> THE DATA

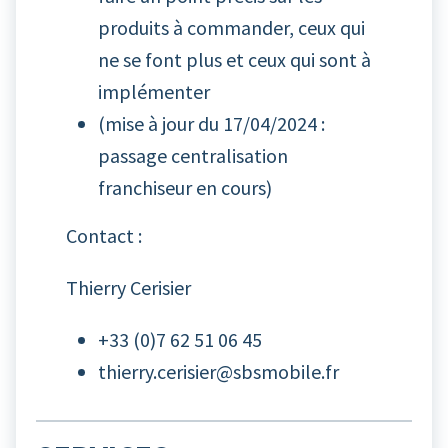
produits à commander, ceux qui
ne se font plus et ceux qui sont à
implémenter
(mise à jour du 17/04/2024 :
passage centralisation
franchiseur en cours)
Contact :
Thierry Cerisier
+33 (0)7 62 51 06 45
thierry.cerisier@sbsmobile.fr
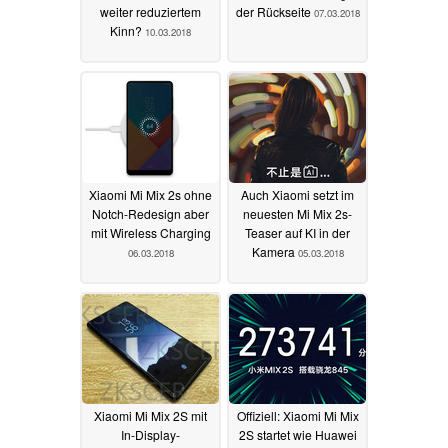
weiter reduziertem
der Rückseite
07.03.2018
Kinn?
10.03.2018
Xiaomi Mi Mix 2s ohne
Auch Xiaomi setzt im
Notch-Redesign aber
neuesten Mi Mix 2s-
mit Wireless Charging
Teaser auf KI in der
Kamera
06.03.2018
05.03.2018
Xiaomi Mi Mix 2S mit
Offiziell: Xiaomi Mi Mix
In-Display-
2S startet wie Huawei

> WHAT TO WORK ON
Gather up every line in the data above that contains the word "ceux", copying each one.

> TASK SOLUTION
produits à commander, ceux qui
ne se font plus et ceux qui sont à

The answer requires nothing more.